> The problem: Repeat every record exactly as written, but leave out the pictures.

══ Dataset

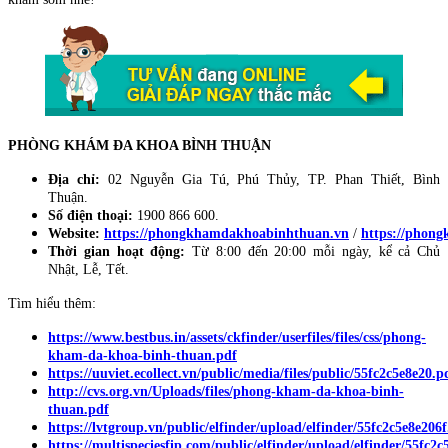
PHÒNG KHÁM ĐA KHOA BÌNH THUẬN
Địa chỉ:
02 Nguyễn Gia Tú, Phú Thủy, TP. Phan Thiết, Bình
Thuận.
Số điện thoại:
1900 866 600.
Website:
https://phongkhamdakhoabinhthuan.vn
/
https://phon
Thời gian hoạt động:
Từ 8:00 đến 20:00 mỗi ngày, kể cả Chủ
Nhật, Lễ, Tết.
Tìm hiểu thêm:
https://www.bestbus.in/assets/ckfinder/userfiles/files/css/phong-
kham-da-khoa-binh-thuan.pdf
https://uuviet.ecollect.vn/public/media/files/public/55fc2c5e8e20.p
http://cvs.org.vn/Uploads/files/phong-kham-da-khoa-binh-
thuan.pdf
https://lvtgroup.vn/public/elfinder/upload/elfinder/55fc2c5e8e206f
https://multispeciesfip.com/public/elfinder/upload/elfinder/55fc2c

════

> Answer to this exercise:
PHÒNG KHÁM ĐA KHOA BÌNH THUẬN
Địa chỉ:
02 Nguyễn Gia Tú, Phú Thủy, TP. Phan Thiết, Bình
Thuận.
Số điện thoại:
1900 866 600.
Website:
https://phongkhamdakhoabinhthuan.vn
/
https://phon
Thời gian hoạt động:
Từ 8:00 đến 20:00 mỗi ngày, kể cả Chủ
Nhật, Lễ, Tết.
Tìm hiểu thêm:
https://www.bestbus.in/assets/ckfinder/userfiles/files/css/phong-
kham-da-khoa-binh-thuan.pdf
https://uuviet.ecollect.vn/public/media/files/public/55fc2c5e8e20.p
http://cvs.org.vn/Uploads/files/phong-kham-da-khoa-binh-
thuan.pdf
https://lvtgroup.vn/public/elfinder/upload/elfinder/55fc2c5e8e206f
https://multispeciesfip.com/public/elfinder/upload/elfinder/55fc2c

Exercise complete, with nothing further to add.